Segment Start: Recorded data

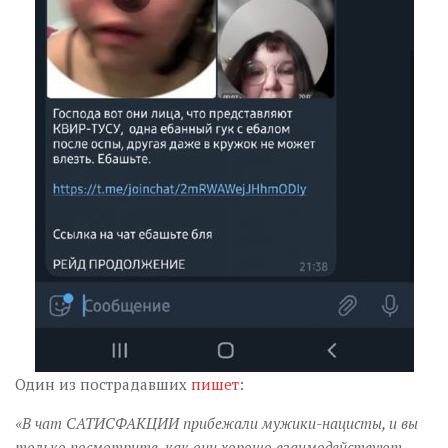
Один из пострадавших
пишет
:
«В чат САТИСФАКЦИИ прибежали мужики-нацисты, и вы
только посмотрите, как они хорошо взаимодействуют,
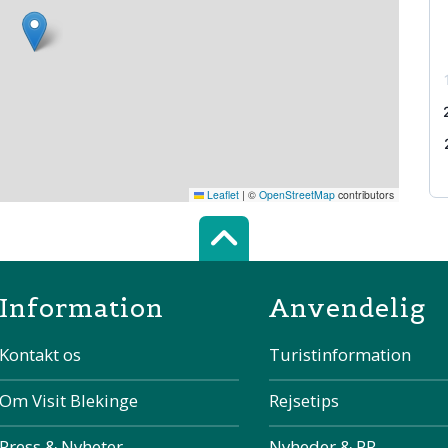
Leaflet
|
©
OpenStreetMap
contributors
Scroll top of 
Information
Anvendelig
Kontakt os
Turistinformation
Om Visit Blekinge
Rejsetips
Press & Nyheter
Nyheder & PR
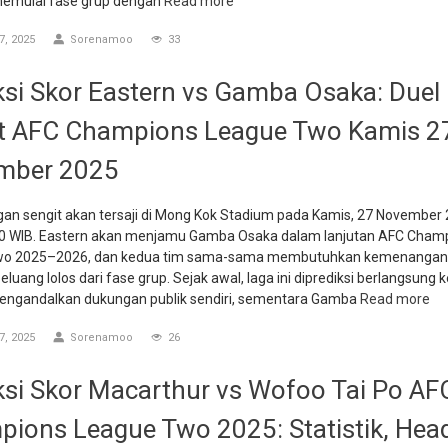
memulai fase grup dengan
Read more
, 2025
Sorenamoo
33
ksi Skor Eastern vs Gamba Osaka: Duel
t AFC Champions League Two Kamis 2
mber 2025
gan sengit akan tersaji di Mong Kok Stadium pada Kamis, 27 November
00 WIB. Eastern akan menjamu Gamba Osaka dalam lanjutan AFC Cham
wo 2025–2026, dan kedua tim sama-sama membutuhkan kemenangan
luang lolos dari fase grup. Sejak awal, laga ini diprediksi berlangsung k
engandalkan dukungan publik sendiri, sementara Gamba
Read more
, 2025
Sorenamoo
26
ksi Skor Macarthur vs Wofoo Tai Po AF
ions League Two 2025: Statistik, Head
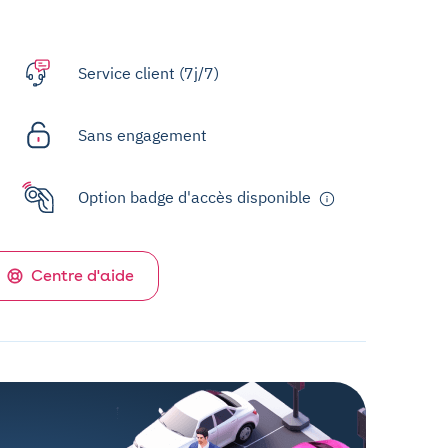
Service client (7j/7)
Sans engagement
Option badge d'accès disponible
Centre d'aide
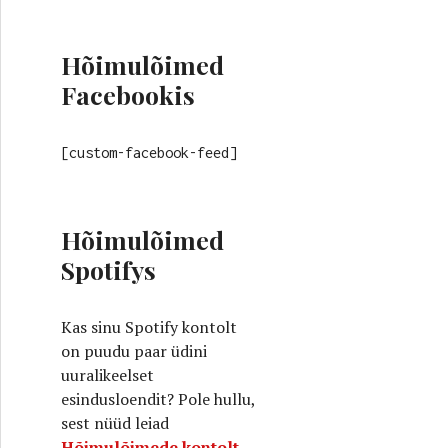
Hõimulõimed
Facebookis
[custom-facebook-feed]
Hõimulõimed
Spotifys
Kas sinu Spotify kontolt
on puudu paar üdini
uuralikeelset
esindusloendit? Pole hullu,
sest nüüd leiad
Hõimulõimede kontolt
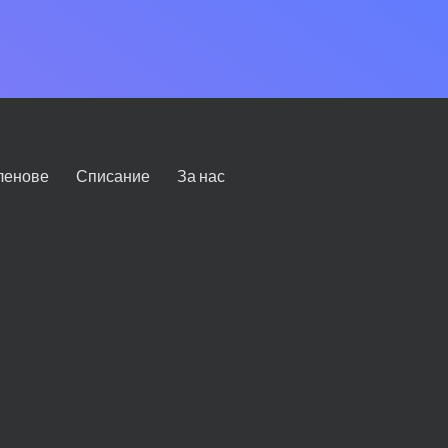
ленове
Списание
За нас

Segment End: Recorded data

* Work to complete:
Pull every line holding "Skor" out of the records.

* Result:
ksi Skor Eastern vs Gamba Osaka: Duel
ksi Skor Macarthur vs Wofoo Tai Po AF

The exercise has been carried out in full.